Pintasan.co, Jakarta – Lebih dari 80 orang dilaporkan tewas di timur laut Kolombia setelah pemerintah gagal mencapai kesepakatan damai dengan Tentara Pembebasan Nasional (ELN).

Seperti dikutip dari The Washington Post, William Villamizar, Gubernur Santander Utara, menyebutkan bahwa serangan oleh kelompok bersenjata tersebut juga menyebabkan 20 orang terluka.

Korban tewas termasuk pemimpin masyarakat Carmelo Guerrero dan tujuh orang yang terlibat dalam upaya perjanjian damai, menurut laporan dari badan ombudsman pemerintah Kolombia pada Sabtu (18/1) malam.

Serangan dilaporkan terjadi di berbagai kota di wilayah Catatumbo dekat perbatasan Venezuela, dengan tiga anggota tim perundingan damai dilaporkan diculik.

Kekerasan ini memaksa ribuan warga mengungsi, sebagian besar bersembunyi di pegunungan lebat atau mencari perlindungan di penampungan yang disediakan pemerintah.

“Catatumbo butuh bantuan,” kata Villamizar dalam pidato publiknya pada hari Sabtu.

“Anak laki-laki, anak perempuan, orang muda, remaja, seluruh keluarga datang tanpa membawa apa pun, naik truk, truk sampah, sepeda motor, apa pun yang mereka bisa, dengan berjalan kaki, untuk menghindari menjadi korban konfrontasi ini,” imbuhnya.

Motif serangan kelompok bersenjata

Serangan kelompok bersenjata tersebut terjadi setelah pemerintah Kolombia kembali menangguhkan perundingan damai dengan Tentara Pembebasan Nasional (ELN) pada Jumat (17/1), penangguhan kedua dalam waktu kurang dari setahun.

Pemerintah menuntut agar ELN menghentikan semua aksi kekerasan dan mengizinkan otoritas memberikan bantuan kemanusiaan di wilayah tersebut.

Di wilayah Catatumbo, ELN juga terlibat bentrokan dengan mantan anggota Angkatan Bersenjata Revolusioner Kolombia (FARC), kelompok gerilya yang dibubarkan setelah menandatangani perjanjian damai dengan pemerintah pada 2016.
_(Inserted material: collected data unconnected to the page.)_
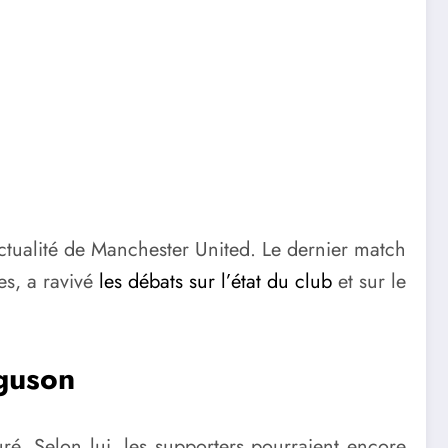
actualité de Manchester United. Le dernier match
es, a ravivé
les débats sur l’état du club
et sur le
rguson
suré. Selon lui, les supporters pourraient encore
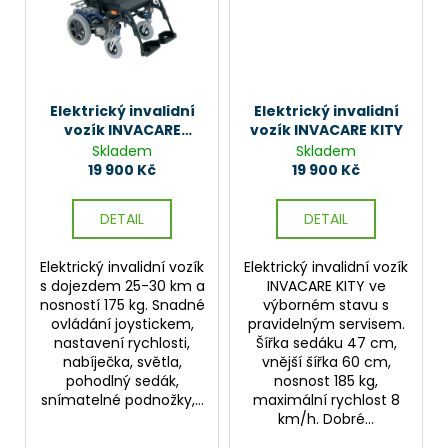
č
u
j
e
m
e
Elektrický invalidní
Elektrický invalidní
vozík INVACARE
vozík INVACARE KITY
DRAGON
Skladem
Skladem
19 900 Kč
19 900 Kč
DETAIL
DETAIL
Elektrický invalidní vozík
Elektrický invalidní vozík
s dojezdem 25-30 km a
INVACARE KITY ve
nosností 175 kg. Snadné
výborném stavu s
ovládání joystickem,
pravidelným servisem.
nastavení rychlosti,
Šířka sedáku 47 cm,
nabíječka, světla,
vnější šířka 60 cm,
pohodlný sedák,
nosnost 185 kg,
snímatelné podnožky,...
maximální rychlost 8
km/h. Dobré...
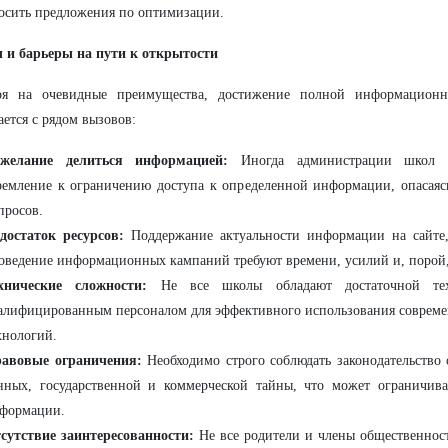
осить предложения по оптимизации.
 и барьеры на пути к открытости
ря на очевидные преимущества, достижение полной информацион
ается с рядом вызовов:
желание делиться информацией:
Иногда администрации школ 
ремление к ограничению доступа к определенной информации, опасая
просов.
достаток ресурсов:
Поддержание актуальности информации на сайте,
оведение информационных кампаний требуют времени, усилий и, порой,
хнические сложности:
Не все школы обладают достаточной тех
алифицированным персоналом для эффективного использования совре
хнологий.
авовые ограничения:
Необходимо строго соблюдать законодательство
нных, государственной и коммерческой тайны, что может ограничив
формации.
сутствие заинтересованности:
Не все родители и члены общественнос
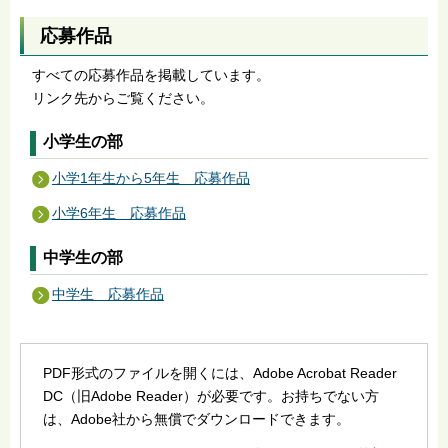
応募作品
すべての応募作品を掲載しています。
リンク先からご覧ください。
小学生の部
小学1年生から5年生 応募作品
小学6年生 応募作品
中学生の部
中学生 応募作品
PDF形式のファイルを開くには、Adobe Acrobat Reader
DC（旧Adobe Reader）が必要です。お持ちでない方
は、Adobe社から無償でダウンロードできます。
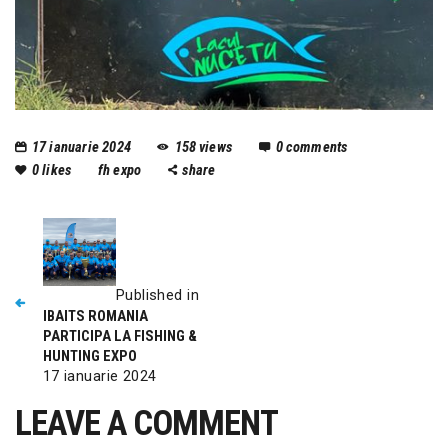
17 ianuarie 2024
158
views
0
comments
0
likes
fh expo
share
Published in
IBAITS ROMANIA
PARTICIPA LA FISHING &
HUNTING EXPO
17 ianuarie 2024
LEAVE A COMMENT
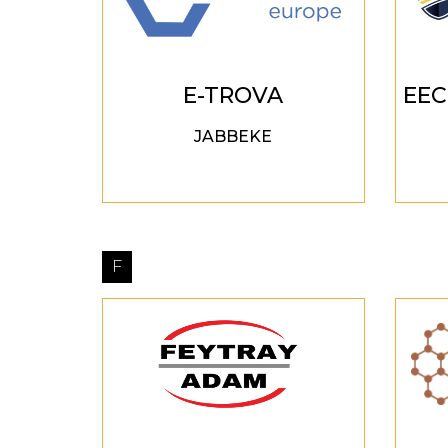
E-TROVA
EE
JABBEKE
F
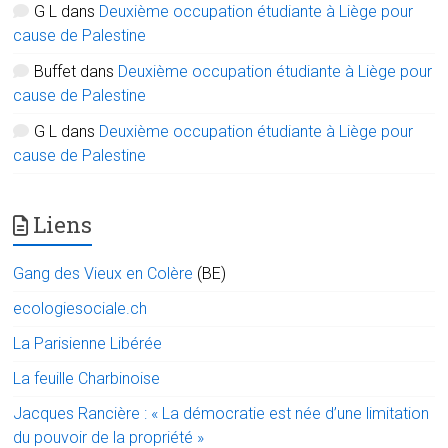
G L
dans
Deuxième occupation étudiante à Liège pour
cause de Palestine
Buffet
dans
Deuxième occupation étudiante à Liège pour
cause de Palestine
G L
dans
Deuxième occupation étudiante à Liège pour
cause de Palestine
Liens
Gang des Vieux en Colère
(BE)
ecologiesociale.ch
La Parisienne Libérée
La feuille Charbinoise
Jacques Rancière : « La démocratie est née d’une limitation
du pouvoir de la propriété »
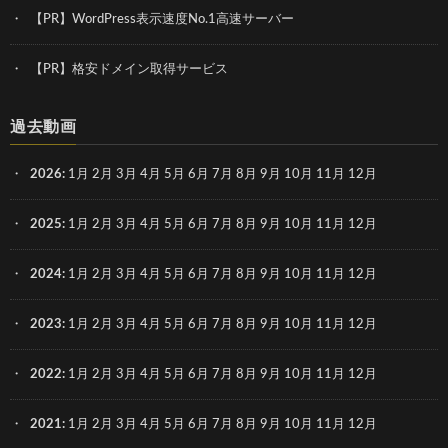
【PR】WordPress表示速度No.1高速サーバー
【PR】格安ドメイン取得サービス
過去動画
2026
:
1月
2月
3月
4月
5月
6月
7月
8月
9月
10月
11月
12月
2025
:
1月
2月
3月
4月
5月
6月
7月
8月
9月
10月
11月
12月
2024
:
1月
2月
3月
4月
5月
6月
7月
8月
9月
10月
11月
12月
2023
:
1月
2月
3月
4月
5月
6月
7月
8月
9月
10月
11月
12月
2022
:
1月
2月
3月
4月
5月
6月
7月
8月
9月
10月
11月
12月
2021
:
1月
2月
3月
4月
5月
6月
7月
8月
9月
10月
11月
12月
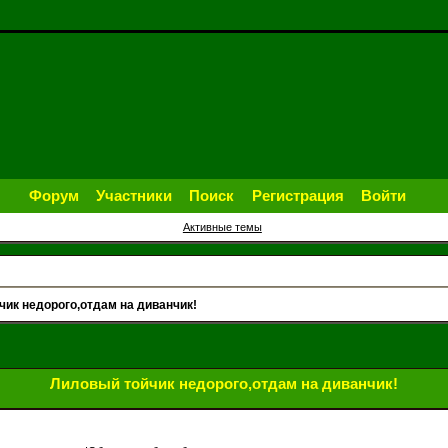
Форум
Участники
Поиск
Регистрация
Войти
Активные темы
чик недорого,отдам на диванчик!
Лиловый тойчик недорого,отдам на диванчик!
Kedua kelompok bersenjata saling berebut kendali atas wilayah perbatasan strategis yang dikenal dengan perkebunan daun koka.

Baca Juga :  Tasyakuran HUT ke-79 Brimob di Yogyakarta, Gubernur dan Pejabat Daerah Hadiri Acara

Dalam pernyataan yang dirilis pada Sabtu, ELN menyatakan bahwa mereka telah memperingatkan mantan anggota FARC untuk menghentikan serangan terhadap warga, memperingatkan bahwa jika tindakan itu terus berlanjut, “konfrontasi bersenjata tak bisa dihindari.”

ELN juga menuduh mantan pemberontak FARC terlibat dalam sejumlah pembunuhan, termasuk kasus tragis pada 15 Januari 2025, yang menewaskan pasangan suami istri dan bayi mereka yang baru berusia sembilan bulan.

Pada Minggu (19/1), militer Kolombia melaporkan telah berhasil menyelamatkan seorang pemimpin komunitas lokal dan kerabatnya yang menjadi korban penyiksaan ELN. Namun, puluhan orang lainnya masih menunggu untuk diselamatkan.

Sementara itu, Menteri Pertahanan Kolombia Iván Velásquez dijadwalkan mengunjungi Cúcuta, kota di timur laut Kolombia, di tengah persiapan pengiriman 10 ton makanan dan perlengkapan kebersihan bagi sekitar 5.000 orang yang mengungsi di wilayah Ocaña dan Tibú akibat aksi kekerasan.

ELN telah lima kali mencoba berunding dengan pemerintahan Presiden Kolombia Gustavo Petro, tetapi semua upaya menemui jalan buntu akibat rangkaian serangan.

Kelompok ini menuntut pengakuan sebagai organisasi pemberontak politik, sebuah tuntutan yang menuai kritik karena dianggap berpotensi membahayakan stabilitas nasional.